Bu köhnemiş düzeni hangi araçlarla ve hangi yöntemle nasıl değiştireceğiz ve yıkılanın yerine ne koyacağız konusunda, henüz geniş gençlik kesimlerinde yeterince bir bilinç berraklığı yok. Ama somut durumun milyonlarca genci düzenin karşısında saflaştırdığı böylesi bir dönemde gelişecek bir toplumsal harekette, patlayacak bir halk ayaklanmasında en önde dövüşecek kesimlerin genç işçiler, genç işsizler ve öğrenci gençlik olacağından şüphe duymuyoruz. Düzen karşıtlığında buluşan, dinci-faşist iktidara karşı olan bu geniş gençlik kesimleri içinde nasıl bir güç olacağız?

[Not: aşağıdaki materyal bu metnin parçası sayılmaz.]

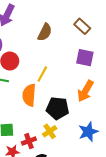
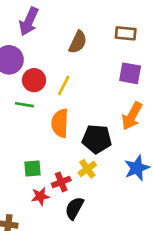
brown rectangle: (82, 26) -> (126, 33), turned -35
yellow line: (42, 74) -> (64, 86), moved

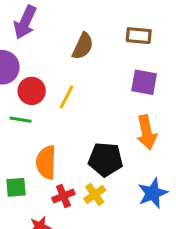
orange arrow: (132, 116) -> (147, 132), turned -40
orange semicircle: (60, 123) -> (46, 162), moved
green square: (32, 169) -> (16, 187), moved
red cross: (61, 182) -> (63, 196), moved

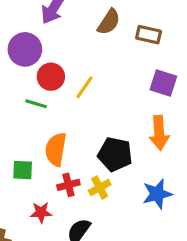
brown rectangle: (139, 36) -> (149, 35), moved
brown semicircle: (83, 46) -> (109, 22), moved

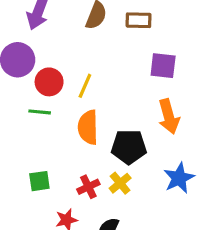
orange semicircle: (56, 149) -> (88, 127), moved

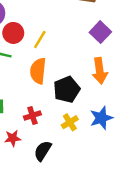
purple square: (163, 66) -> (100, 32), turned 30
black pentagon: (129, 147) -> (67, 90), turned -30
yellow cross: (120, 183) -> (70, 122), moved

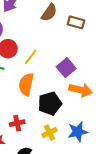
purple square: (100, 32) -> (66, 68), moved
orange arrow: (100, 71) -> (81, 90), turned -75

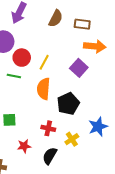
orange arrow: (81, 90) -> (95, 46), moved
red cross: (17, 123) -> (48, 128), moved, turned 32
yellow cross: (50, 133) -> (72, 139), moved

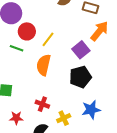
orange arrow: (95, 46) -> (100, 31), turned -65
black pentagon: (68, 104) -> (80, 77), moved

Faşizmin nasıl yıkılacağı ve yıkılanın yerine ne konacağı konusunda bulunan kafa karışıklığını gidermek, gençliğin önüne devrimci bir mücadele hattı koymak biz devrimci öğrencilere, Leninist gençliğe düşüyor. Taze güçlere ulaşmak için durmadan, yorulmadan çalışmak; yaratıcı yöntemlerle politikalarımızı anlatmak ve taban örgütlerimizi genişletmek öncelikli hedeflerimiz olmalı. Gençliğin kendi öz gündemleri ile gelişen eylemselliklerin içinde yer alıp, oralarla bağlar kurmayı kendimize hedef koymalıyız, ancak salt talepkar gündemler ile yetinemeyiz. Sorunlarımızın kalıcı ve gerçek çözümünün işçi sınıfının önderliğinde gerçekleşecek bir halk devriminde olduğunu ve günün yakıcı görevinin faşizme karşı politik özgürlükler mücadelesini yükseltmek olduğunu her platformda, en geniş ve en zengin araçlar ile bıkmadan, usanmadan açıklamalıyız.

Yaşamın kendi akışı milyonlarca genci bizim politikalarımızın durduğu yere getiriyor, burada gençliğin edilgen değil, etken bir özne olabilmesi için gençliğe açık çağrı yapmaktan çekinmeyelim. Kavga dolu günler bizi bekliyor, fırtınanın kopması yakındır!